## Aim of the task
Note each line of the entries that includes "вещество". Then copy those lines.

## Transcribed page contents
━━━

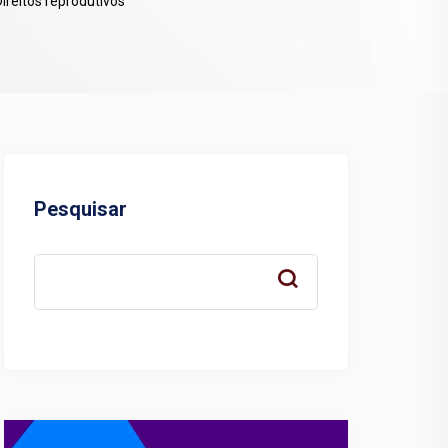
reitos reprodutivos
Pesquisar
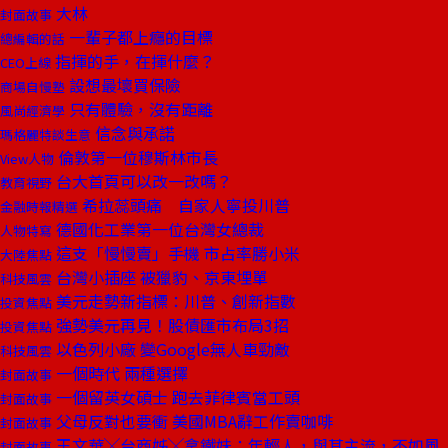
大林
封面故事
一輩子都上癮的目標
總編輯的話
指揮的手，在揮什麼？
CEO上線
設想最壞買保險
商場自慢塾
只有體驗，沒有距離
風尚經濟學
信念與承諾
瑪格麗特談生意
倫敦第一位穆斯林市長
View人物
台大首頁可以改一改嗎？
教育視野
希拉蕊頭痛 自家人寧投川普
金融時報精選
德國化工業第一位台灣女總裁
人物特寫
這支「慢慢賣」手機 市占率勝小米
大陸焦點
台灣小插座 被獵豹、京東埋單
科技風雲
美元走勢新指標：川普、創新指數
投資焦點
強勢美元再見！股債匯市布局3招
投資焦點
以色列小廠 變Google無人車勁敵
科技風雲
一個時代 兩種選擇
封面故事
一個留英女碩士 跑去菲律賓當工頭
封面故事
父母反對也要衝 美國MBA辭工作賣咖啡
封面故事
王文華╳台商姊╳拿鐵妹：年輕人，與其主流，不如風
封面故事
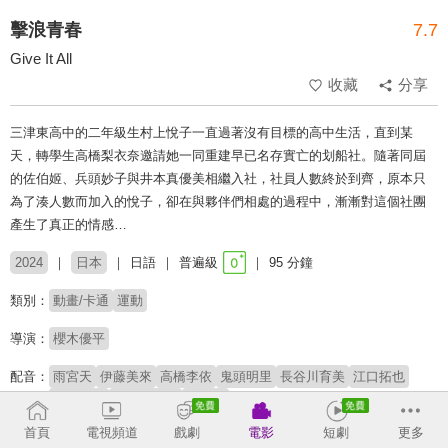
擊浪青春
7.7
Give It All
收藏
分享
三津東高中的二年級生村上悅子一直過著沒有目標的高中生活，直到某
天，轉學生高橋梨衣奈邀請她一同重建早已名存實亡的划船社。隨著同屆
的佐伯姬、兵頭妙子與井本真優美相繼入社，社員人數終於到齊，原本只
為了湊人數而加入的悅子，卻在與夥伴們相處的過程中，漸漸對這個社團
產生了真正的情感…
2024
日本
日語
普遍級
95 分鐘
類別：
動畫/卡通
運動
導演：
櫻木優平
配音：
雨宮天
伊藤美來
高橋李依
鬼頭明里
長谷川育美
江口拓也
竹達彩奈
三森すずこ
內田彩
首頁
電視頻道
戲劇
電影
短劇
更多
原著：
敷村良子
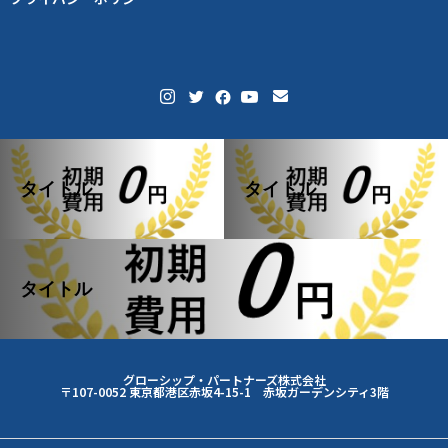
タイトル
タイトル
タイトル
グローシップ・パートナーズ株式会社
〒107-0052 東京都港区赤坂4-15-1 赤坂ガーデンシティ3階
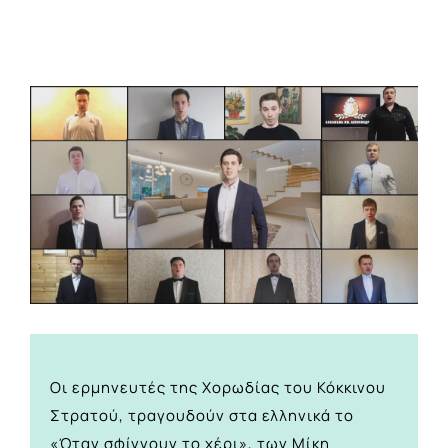
View
Larger
Image
Οι ερμηνευτές της Χορωδίας του Κόκκινου
Στρατού, τραγουδούν στα ελληνικά το
«Όταν σφίγγουν το χέρι», των Μίκη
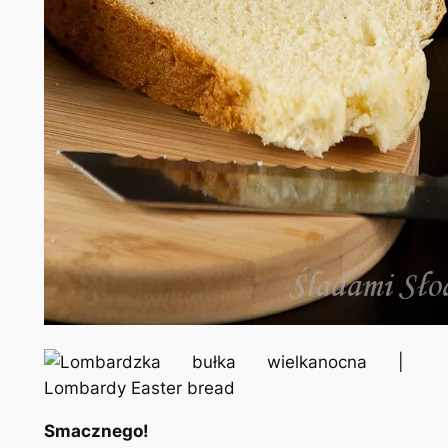
Smacznego!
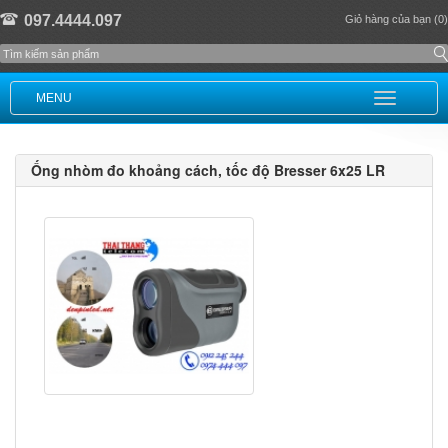
097.4444.097
Giỏ hàng của bạn (0)
MENU
Ống nhòm đo khoảng cách, tốc độ Bresser 6x25 LR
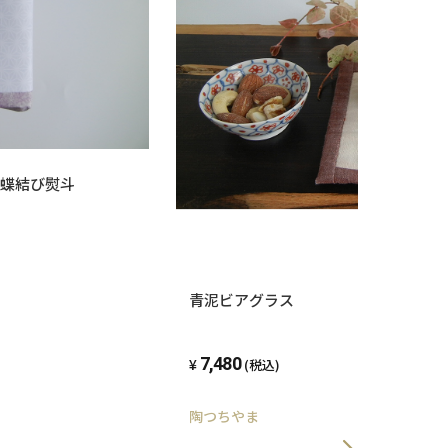
蝶結び熨斗
青泥ビアグラス
7,480
(税込)
陶つちやま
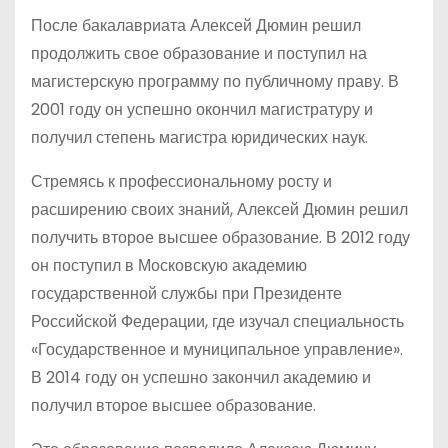
После бакалавриата Алексей Дюмин решил
продолжить свое образование и поступил на
магистерскую программу по публичному праву. В
2001 году он успешно окончил магистратуру и
получил степень магистра юридических наук.
Стремясь к профессиональному росту и
расширению своих знаний, Алексей Дюмин решил
получить второе высшее образование. В 2012 году
он поступил в Московскую академию
государственной службы при Президенте
Российской Федерации, где изучал специальность
«Государственное и муниципальное управление».
В 2014 году он успешно закончил академию и
получил второе высшее образование.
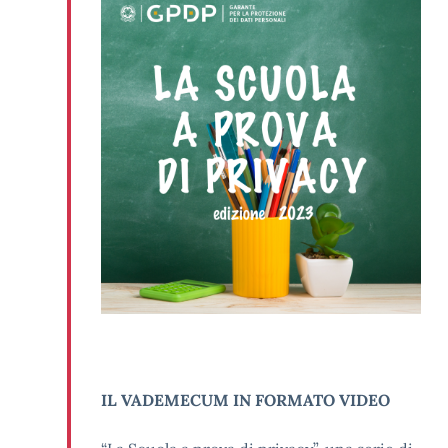
IL VADEMECUM IN FORMATO VIDEO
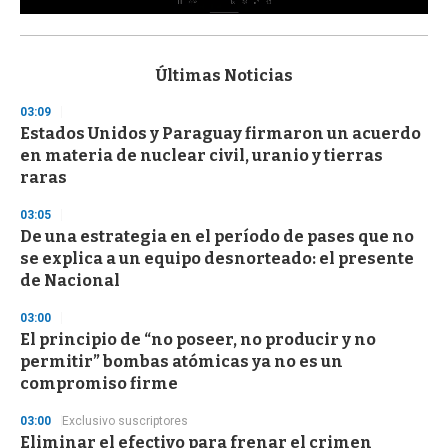
0
s
e
c
Últimas Noticias
o
n
03:09
d
Estados Unidos y Paraguay firmaron un acuerdo
s
o
en materia de nuclear civil, uranio y tierras
f
raras
3
3
s
03:05
e
De una estrategia en el período de pases que no
c
se explica a un equipo desnorteado: el presente
o
n
de Nacional
d
s
03:00
El principio de “no poseer, no producir y no
permitir” bombas atómicas ya no es un
compromiso firme
03:00
Exclusivo suscriptores
Eliminar el efectivo para frenar el crimen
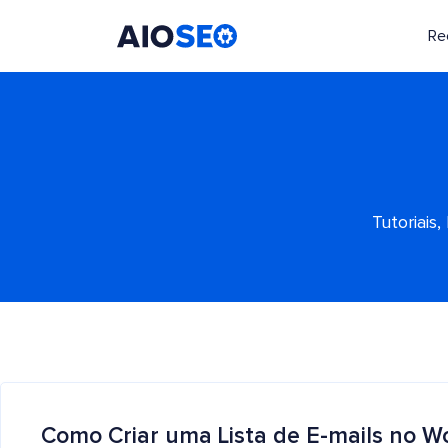
Re
AIOSEO
O Melhor Plugin e Kit de Ferramentas de SEO para WordPress
Tutoriais
Como Criar uma Lista de E-mails no W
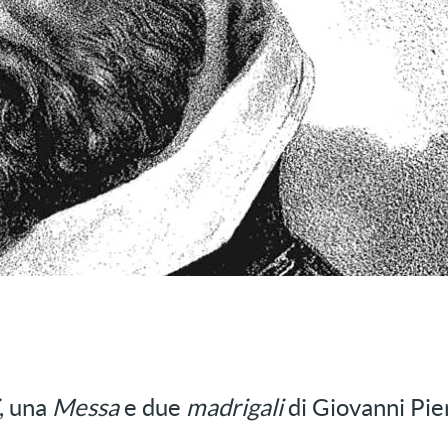
, una
Messa
e due
madrigali
di Giovanni Pier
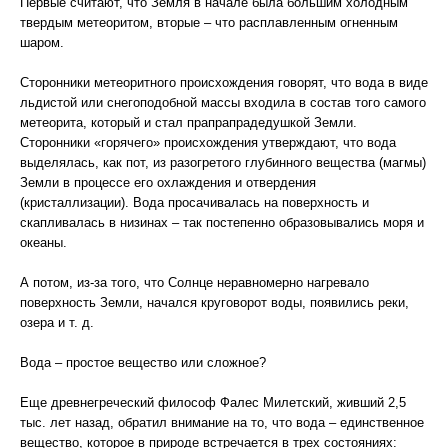
Первые считают, что Земля в начале была большим холодным
твердым метеоритом, вторые – что расплавленным огненным
шаром.
Сторонники метеоритного происхождения говорят, что вода в виде
льдистой или снегоподобной массы входила в состав того самого
метеорита, который и стал прапрапрадедушкой Земли.
Сторонники «горячего» происхождения утверждают, что вода
выделялась, как пот, из разогретого глубинного вещества (магмы)
Земли в процессе его охлаждения и отвердения
(кристаллизации). Вода просачивалась на поверхность и
скапливалась в низинах – так постепенно образовывались моря и
океаны.
А потом, из-за того, что Солнце неравномерно нагревало
поверхность Земли, начался круговорот воды, появились реки,
озера и т. д.
Вода – простое вещество или сложное?
Еще древнегреческий философ Фалес Милетский, живший 2,5
тыс. лет назад, обратил внимание на то, что вода – единственное
вещество, которое в природе встречается в трех состояниях:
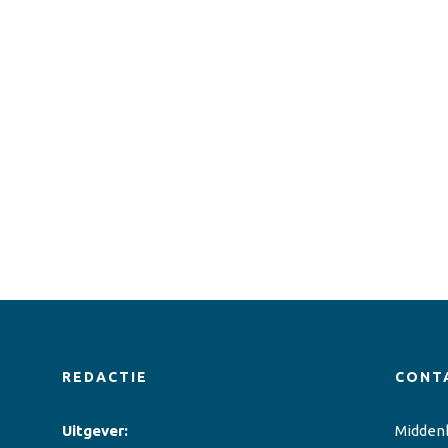
REDACTIE
CONT
Uitgever:
Midden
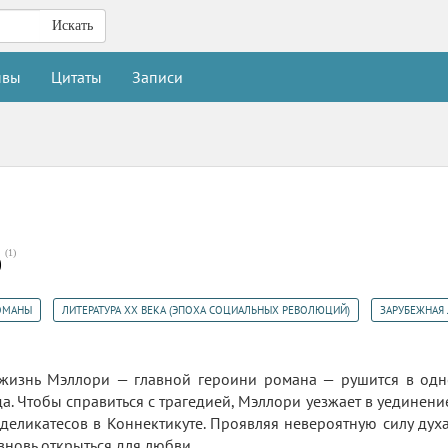
Искать
ывы
Цитаты
Записи
(
1
)
0
,
,
ОМАНЫ
ЛИТЕРАТУРА ХX ВЕКА (ЭПОХА СОЦИАЛЬНЫХ РЕВОЛЮЦИЙ)
ЗАРУБЕЖНАЯ 
 жизнь Мэллори — главной героини романа — рушится в одно
да. Чтобы справиться с трагедией, Мэллори уезжает в уединен
деликатесов в Коннектикуте. Проявляя невероятную силу духа
 вновь открыться для любви.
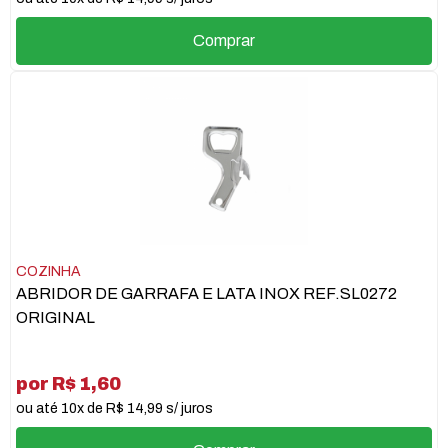
Comprar
COZINHA
ABRIDOR DE GARRAFA E LATA INOX REF.SL0272
ORIGINAL
por R$ 1,60
ou até 10x de R$ 14,99 s/ juros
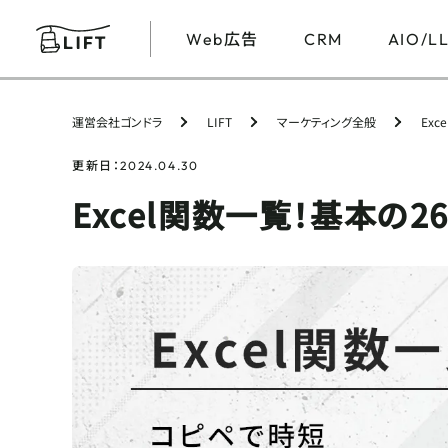
広告
Web
CRM
AIO/L
運営会社ゴンドラ
LIFT
マーケティング全般
Ex
更新日：
2024.04.30
Excel関数一覧！基本の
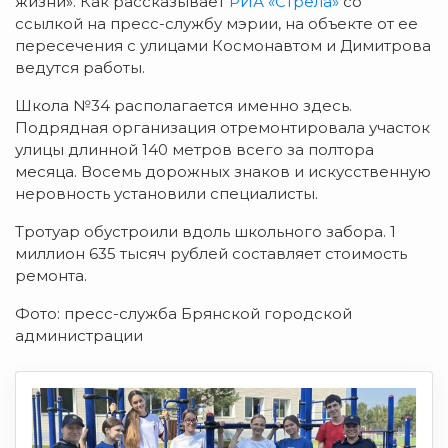
жизни». Как рассказывает
РИА «Стрела»
со
ссылкой на пресс-службу мэрии, на объекте от ее
пересечения с улицами Космонавтом и Димитрова
ведутся работы.
Школа №34 располагается именно здесь.
Подрядная организация отремонтировала участок
улицы длинной 140 метров всего за полтора
месяца. Восемь дорожных знаков и искусственную
неровность установили специалисты.
Тротуар обустроили вдоль школьного забора. 1
миллион 635 тысяч рублей составляет стоимость
ремонта.
Фото: пресс-служба Брянской городской
администрации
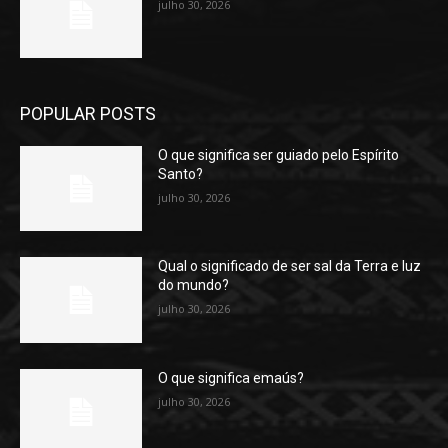
julho 30, 2026
POPULAR POSTS
O que significa ser guiado pelo Espírito
Santo?
julho 30, 2026
Qual o significado de ser sal da Terra e luz
do mundo?
julho 30, 2026
O que significa emaús?
julho 30, 2026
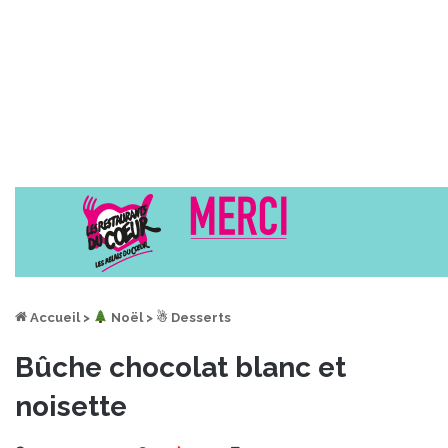
Accueil
>
︎ Noël
>
☃ Desserts
Bûche chocolat blanc et
noisette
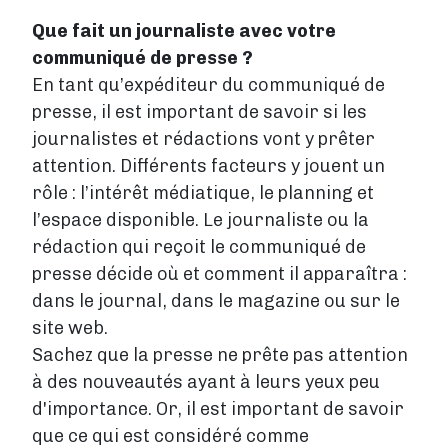
Que fait un journaliste avec votre
communiqué de presse ?
En tant qu’expéditeur du communiqué de
presse, il est important de savoir si les
journalistes et rédactions vont y prêter
attention. Différents facteurs y jouent un
rôle : l’intérêt médiatique, le planning et
l’espace disponible. Le journaliste ou la
rédaction qui reçoit le communiqué de
presse décide où et comment il apparaîtra :
dans le journal, dans le magazine ou sur le
site web.
Sachez que la presse ne prête pas attention
à des nouveautés ayant à leurs yeux peu
d'importance. Or, il est important de savoir
que ce qui est considéré comme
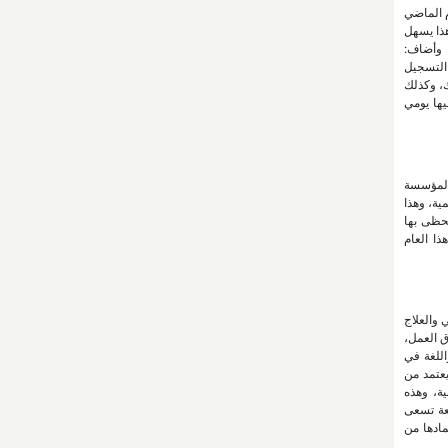
م الماضي
هذا يسهل
، وأضاف:
 التسجيل
ك، وكذلك
يها يومي
 المؤسسة
ية، وهذا
تحظى بها
ذا العام
 والعلاج
 العمل،
اللغة في
يعتمد من
ة، وهذه
عة تسعى
مادها من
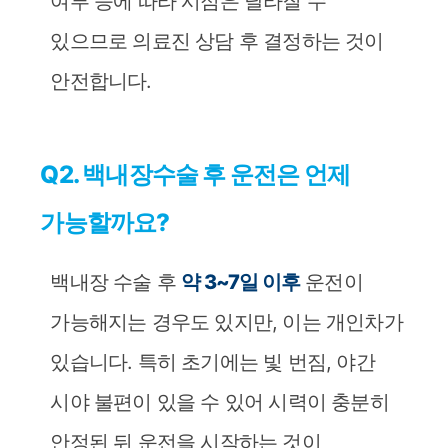
여부 등에 따라 시점은 달라질 수
있으므로 의료진 상담 후 결정하는 것이
안전합니다.
Q2. 백내장수술 후 운전은 언제
가능할까요?
백내장 수술 후
약 3~7일 이후
운전이
가능해지는 경우도 있지만, 이는 개인차가
있습니다. 특히 초기에는 빛 번짐, 야간
시야 불편이 있을 수 있어 시력이 충분히
안정된 뒤 운전을 시작하는 것이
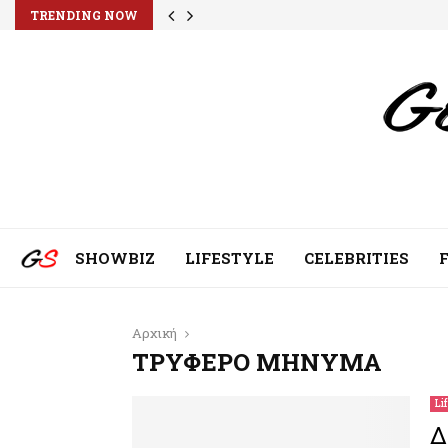
TRENDING NOW
SHOWBIZ
LIFESTYLE
CELEBRITIES
Αρχική
ΤΡΥΦΕΡΟ ΜΗΝΥΜΑ
Li
Δ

━━━

## Response box
Вода – простое вещество или сложное?
вещество, которое в природе встречается в трех состояниях:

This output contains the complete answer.